THE PROBLEM » Exact copies of all the entries are required.

RECORDS PROVIDED »
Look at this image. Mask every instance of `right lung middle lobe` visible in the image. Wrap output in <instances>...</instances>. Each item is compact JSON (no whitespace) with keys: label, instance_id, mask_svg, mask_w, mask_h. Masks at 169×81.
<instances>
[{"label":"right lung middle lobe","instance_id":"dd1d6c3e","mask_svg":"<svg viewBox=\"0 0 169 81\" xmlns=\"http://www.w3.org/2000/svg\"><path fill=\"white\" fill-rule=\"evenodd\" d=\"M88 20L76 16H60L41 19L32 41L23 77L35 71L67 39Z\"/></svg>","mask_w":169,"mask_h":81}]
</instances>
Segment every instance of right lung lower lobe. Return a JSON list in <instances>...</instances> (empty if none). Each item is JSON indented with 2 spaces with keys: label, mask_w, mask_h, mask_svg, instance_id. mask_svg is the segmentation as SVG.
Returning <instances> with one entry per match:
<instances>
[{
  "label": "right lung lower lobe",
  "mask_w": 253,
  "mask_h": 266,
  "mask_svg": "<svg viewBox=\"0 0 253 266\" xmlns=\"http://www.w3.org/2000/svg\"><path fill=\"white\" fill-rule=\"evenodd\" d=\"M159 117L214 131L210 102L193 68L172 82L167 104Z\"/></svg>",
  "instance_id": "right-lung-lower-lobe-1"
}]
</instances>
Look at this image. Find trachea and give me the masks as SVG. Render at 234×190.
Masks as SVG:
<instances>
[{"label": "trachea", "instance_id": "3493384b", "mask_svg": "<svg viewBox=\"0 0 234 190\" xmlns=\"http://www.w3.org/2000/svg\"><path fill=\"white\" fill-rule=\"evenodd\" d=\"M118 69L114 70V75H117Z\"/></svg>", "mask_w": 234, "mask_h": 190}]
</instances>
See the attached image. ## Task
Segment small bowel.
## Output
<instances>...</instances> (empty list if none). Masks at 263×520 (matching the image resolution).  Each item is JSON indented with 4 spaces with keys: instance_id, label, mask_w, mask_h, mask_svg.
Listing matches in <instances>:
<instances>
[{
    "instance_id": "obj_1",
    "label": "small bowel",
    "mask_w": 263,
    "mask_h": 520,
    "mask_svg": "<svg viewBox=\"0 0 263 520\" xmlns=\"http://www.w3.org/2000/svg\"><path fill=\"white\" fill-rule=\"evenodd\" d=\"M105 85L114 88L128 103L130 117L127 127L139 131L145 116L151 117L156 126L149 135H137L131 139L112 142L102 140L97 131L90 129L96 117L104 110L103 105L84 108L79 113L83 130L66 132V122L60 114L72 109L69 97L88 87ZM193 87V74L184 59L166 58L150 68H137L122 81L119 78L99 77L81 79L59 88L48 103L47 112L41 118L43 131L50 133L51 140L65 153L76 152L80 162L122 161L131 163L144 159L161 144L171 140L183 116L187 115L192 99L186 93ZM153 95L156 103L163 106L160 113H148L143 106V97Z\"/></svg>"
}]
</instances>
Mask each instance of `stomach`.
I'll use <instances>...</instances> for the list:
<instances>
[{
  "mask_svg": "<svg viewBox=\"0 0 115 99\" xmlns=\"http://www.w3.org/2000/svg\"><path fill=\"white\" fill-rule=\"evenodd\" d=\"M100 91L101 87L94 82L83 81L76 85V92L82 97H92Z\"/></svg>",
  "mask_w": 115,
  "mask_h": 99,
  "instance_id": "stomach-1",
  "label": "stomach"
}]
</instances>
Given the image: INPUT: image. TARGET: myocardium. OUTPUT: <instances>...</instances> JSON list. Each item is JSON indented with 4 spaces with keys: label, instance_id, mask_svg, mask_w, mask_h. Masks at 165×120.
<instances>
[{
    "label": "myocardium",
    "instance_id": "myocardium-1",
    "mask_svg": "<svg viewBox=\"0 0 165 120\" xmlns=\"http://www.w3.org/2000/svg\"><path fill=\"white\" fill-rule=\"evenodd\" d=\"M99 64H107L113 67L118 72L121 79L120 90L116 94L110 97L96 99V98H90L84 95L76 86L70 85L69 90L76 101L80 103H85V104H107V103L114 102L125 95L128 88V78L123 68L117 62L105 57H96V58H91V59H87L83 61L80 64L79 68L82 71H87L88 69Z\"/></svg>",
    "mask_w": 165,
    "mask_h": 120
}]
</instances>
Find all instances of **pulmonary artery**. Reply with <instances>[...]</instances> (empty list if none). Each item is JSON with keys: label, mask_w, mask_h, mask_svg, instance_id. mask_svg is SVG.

EXERCISE RESPONSE »
Look at this image. Mask every instance of `right lung middle lobe` visible in the image. Wrap output in <instances>...</instances>. Each item is compact JSON (no whitespace) with keys: label, instance_id, mask_svg, mask_w, mask_h. Masks at 169×81.
<instances>
[{"label":"right lung middle lobe","instance_id":"dd1d6c3e","mask_svg":"<svg viewBox=\"0 0 169 81\" xmlns=\"http://www.w3.org/2000/svg\"><path fill=\"white\" fill-rule=\"evenodd\" d=\"M88 20L76 16H60L41 19L32 41L23 77L35 71L67 39Z\"/></svg>","mask_w":169,"mask_h":81}]
</instances>
Segment every instance of right lung lower lobe. Return a JSON list in <instances>...</instances> (empty if none). Each item is JSON indented with 2 spaces with keys: label, mask_w, mask_h, mask_svg, instance_id. mask_svg is the segmentation as SVG.
Returning <instances> with one entry per match:
<instances>
[{
  "label": "right lung lower lobe",
  "mask_w": 253,
  "mask_h": 266,
  "mask_svg": "<svg viewBox=\"0 0 253 266\" xmlns=\"http://www.w3.org/2000/svg\"><path fill=\"white\" fill-rule=\"evenodd\" d=\"M159 117L214 131L210 102L193 68L172 82L167 104Z\"/></svg>",
  "instance_id": "right-lung-lower-lobe-1"
}]
</instances>
Look at this image. Find trachea and give me the masks as SVG. Render at 234×190.
Masks as SVG:
<instances>
[{"label": "trachea", "instance_id": "3493384b", "mask_svg": "<svg viewBox=\"0 0 234 190\" xmlns=\"http://www.w3.org/2000/svg\"><path fill=\"white\" fill-rule=\"evenodd\" d=\"M118 69L114 70V75H117Z\"/></svg>", "mask_w": 234, "mask_h": 190}]
</instances>
See the attached image. ## Task
Segment small bowel.
## Output
<instances>...</instances> (empty list if none). Masks at 263×520 (matching the image resolution).  Each item is JSON indented with 4 spaces with keys: instance_id, label, mask_w, mask_h, mask_svg.
Listing matches in <instances>:
<instances>
[{
    "instance_id": "obj_1",
    "label": "small bowel",
    "mask_w": 263,
    "mask_h": 520,
    "mask_svg": "<svg viewBox=\"0 0 263 520\" xmlns=\"http://www.w3.org/2000/svg\"><path fill=\"white\" fill-rule=\"evenodd\" d=\"M105 85L114 88L128 103L130 117L127 127L139 131L145 116L151 117L156 126L149 135H137L131 139L112 142L102 140L97 131L90 129L96 117L104 110L103 105L84 108L79 113L83 130L66 132V122L60 114L72 109L69 97L88 87ZM193 87V74L184 59L166 58L150 68H137L122 81L119 78L99 77L81 79L59 88L48 103L47 112L41 118L43 131L50 133L51 140L65 153L76 152L80 162L122 161L131 163L144 159L161 144L171 140L183 116L187 115L192 99L186 93ZM153 95L156 103L163 106L160 113H148L143 106V97Z\"/></svg>"
}]
</instances>
Mask each instance of `stomach`.
I'll use <instances>...</instances> for the list:
<instances>
[{
  "mask_svg": "<svg viewBox=\"0 0 115 99\" xmlns=\"http://www.w3.org/2000/svg\"><path fill=\"white\" fill-rule=\"evenodd\" d=\"M100 91L101 87L94 82L83 81L76 85V92L82 97H92Z\"/></svg>",
  "mask_w": 115,
  "mask_h": 99,
  "instance_id": "stomach-1",
  "label": "stomach"
}]
</instances>
Given the image: INPUT: image. TARGET: myocardium. OUTPUT: <instances>...</instances> JSON list. Each item is JSON indented with 4 spaces with keys: label, instance_id, mask_svg, mask_w, mask_h. Masks at 165×120.
<instances>
[{
    "label": "myocardium",
    "instance_id": "myocardium-1",
    "mask_svg": "<svg viewBox=\"0 0 165 120\" xmlns=\"http://www.w3.org/2000/svg\"><path fill=\"white\" fill-rule=\"evenodd\" d=\"M99 64H107L113 67L118 72L121 79L120 90L116 94L110 97L96 99V98H90L84 95L76 86L70 85L69 90L76 101L80 103H85V104H107V103L114 102L125 95L128 88V78L123 68L117 62L105 57H96V58H91V59H87L83 61L80 64L79 68L82 71H87L88 69Z\"/></svg>",
    "mask_w": 165,
    "mask_h": 120
}]
</instances>
Find all instances of **pulmonary artery**. Reply with <instances>[...]</instances> (empty list if none). Each item is JSON with keys: label, mask_w, mask_h, mask_svg, instance_id. mask_svg is SVG.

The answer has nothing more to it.